Согласно закону об охране личной свободы[70], никто не может быть предан иному суду, кроме того, который установлен законом. Военные суды и чрезвычайные комиссии являются незаконными. Недопустимы угрозы наказанием или назначение каких-либо других кар, кроме тех, которые установлены законом. Согласно этому же закону, действие настоящего постановления ни при каких условиях не может быть приостановлено на какое-либо время или для какой-нибудь местности, даже в случае войны или восстания. Потому что, согласно 8, даже и в этом случае могут временно отменяться только 1 и 6, и то лишь по постановлению и под ответственность министерства. Тем не менее г-н фон Дригальский вводит военный суд для гражданских лиц. Нет ничего удивительного в том, что он приказывает производить аресты, что он для этой цели нарушает неприкосновенность жилища; ведь если эти постановления и могут быть на время приостановлены, то уж, во всяком случае, не г-ном фон Дригльским. Впрочем, безразлично, верить ли утверждению «Dusseldorfer Zeitung», что арест Лассаля был произведен без соблюдения требуемых формальностей, или уверению «Kolnische Zeitung», что арест последовал по распоряжению судебного следователя. «Kolnische Zeitung», разумеется, становится на сторону военного коменданта, чтобы осрамить судебного следователя. Как бы то ни было, арест этот незаконен, потому что при беззаконном режиме не может быть законных действий. При военном положении прекращается действие гражданской юрисдикции.
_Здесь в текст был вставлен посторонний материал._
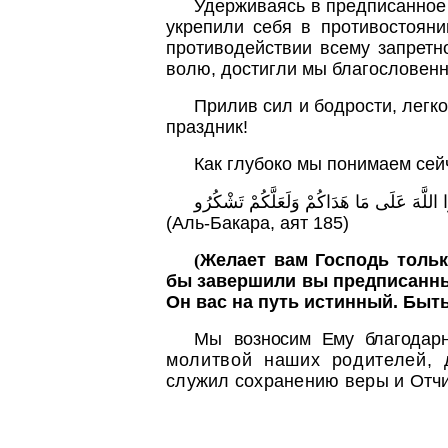
Удерживаясь в предписанное
укрепили себя в противостоян
противодействии всему запрет
волю, достигли мы благословенн
Прилив сил и бодрости, легк
праздник!
Как глубоко мы понимаем сей
...وا اللَّهَ عَلَى مَا هَدَاكُمْ وَلَعَلَّكُمْ تَشْكُرُو
(Аль-Бакара, аят 185)
(
Желает вам Господь тольк
бы завершили вы предписанные
Он вас на путь истинный. Быть
Мы
возносим Ему благода
молитвой наших родителей,
служил сохранению веры и Отч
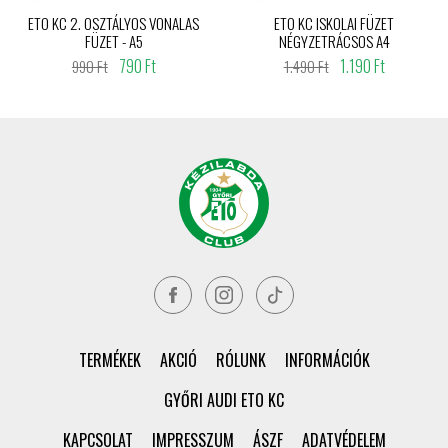
ETO KC 2. OSZTÁLYOS VONALAS
ETO KC ISKOLAI FÜZET
FÜZET - A5
NÉGYZETRÁCSOS A4
790 Ft
1.190 Ft
990 Ft
1.490 Ft
TERMÉKEK
AKCIÓ
RÓLUNK
INFORMÁCIÓK
GYŐRI AUDI ETO KC
KAPCSOLAT
IMPRESSZUM
ÁSZF
ADATVÉDELEM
Если судебный следователь остается при исполнении своих обязанностей, то он попадает в положение военного аудитора, и его сводом законов становятся статьи воинского устава. Дюссельдорфская прокуратура хорошо поняла это свое новое положение. В самом деле, если бы она признавала еще за собой ту компетенцию, какую устанавливает рейнское уголовное судопроизводство, она уже давно вмешалась бы, хотя бы на основании 9 Habeas Corpus Acte, который гласит:

«Не требуется предварительного согласия властей для привлечения к судебной ответственности гражданских и военных должностных лиц за нарушения вышеприведенных постановлений, совершенные ими путем превышения своих полномочий».

Чтобы вполне уяснить себе силу наших рейнских учреждений, остается еще только посмотреть, одобрен ли образ действий дюссельдорфской прокуратуры генеральным прокурором г-ном Николовиусом, под надзором которого состоят все чиновники судебной полиции и даже судебные следователи. Депутации, которая вчера отправилась к нему, чтобы побудить его проявить свою служебную власть в связи с дюссельдорфскими событиями, г-н Николовиус якобы ответил, что в его распоряжении нет статьи закона, на основании которой он мог бы вмешаться. Мы говорим: «г-н Николовиус якобы ответил», — хотя эти слова нам переданы из вполне достоверного источника. И, однако, мы не можем этому поверить, потому что в противном случае мы должны были бы допустить, что у г-на Николовиуса совершенно вылетел из памяти Code penal[71], а также все законы, изданные после марта этого года.

Написано К. Марксом 24 ноября 1848 г.

Напечатано в «Neue Rheinische Zeitung» № 153, 26 ноября 1848 г.